Le forgeron de Roncherolles-sur-le-Vivier explique ensuite pourquoi il s’est refusé à ce prélèvement d’ADN : « Je m’oppose au fichage génétique. » Il rappelle l’historique du Fichier national automatisé des empreintes génétiques (Fnaeg) initialement mis en place en 1998 pour ficher les délinquants sexuels, donc les personnes jugées coupables par la justice. Voulant prouver le ridicule de sa présence au tribunal, il se joue de l’adage « Qui vole un œuf, vole un bœuf » : « Qui vole un œuf, viole un bœuf. »

Sans désarmer, Charles Torres continue de justifier son refus de se soumettre, rappelant l’affaire Élodie Kulik, violée puis assassinée (2002). En 2011, les gendarmes parviennent à confondre l’un de ses agresseurs grâce à l’ADN de son père déjà fiché. Le forgeron s’appuiera sur ce détournement du Fnaeg : « Aujourd’hui, donner mon ADN, c’est donner celui de mon frère jumeau, mes parents et mes descendants ». Il conclut : « L’ADN est un instrument de contrôle. » Ce quart d’heure de discours est applaudi par l’assemblée.

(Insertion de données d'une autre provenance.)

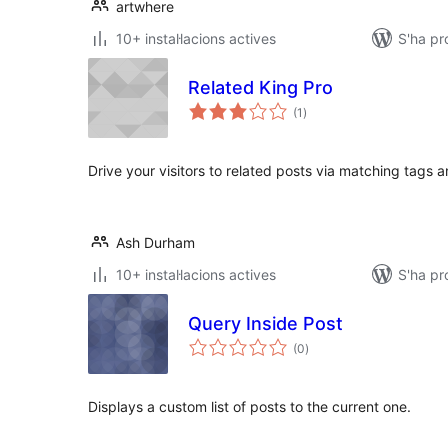
artwhere
10+ instal·lacions actives
S'ha pr
Related King Pro
puntuacions
(1
)
totals
Drive your visitors to related posts via matching tags 
Ash Durham
10+ instal·lacions actives
S'ha pr
Query Inside Post
puntuacions
(0
)
totals
Displays a custom list of posts to the current one.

http://juralib.noblogs.org/files/2013/02/091.jpgContre Charles Torres, le procureur a requis une peine « d’avertissement » : un mois de prison avec sursis. Ce qui ne suffit évidemment pas à Me William Bourdon et Me Marie Dosé, avocats de la défense. Ils s’appuient sur la pauvreté du dossier entre les mains du tribunal de Rouen. « Le tribunal de grande instance de Nanterre vous a confié un dossier de misère. Ce que vous savez, c’est ce que la presse vous a dit et ce nous vous disons », argumente Me Dosé.

Au dossier, quelques procès-verbaux, parfois non datés, ou des notifications de mise en garde à vue de Charles Torres. Le tribunal n’a pas accès au dossier de l’affaire Tarnac dans lequel figurent les raisons pour lesquelles le forgeron a été soumis à une garde à vue. « On vous empêche de vérifier s’il y avait des raisons plausibles pour le détenir » et donc pour lui demander son ADN.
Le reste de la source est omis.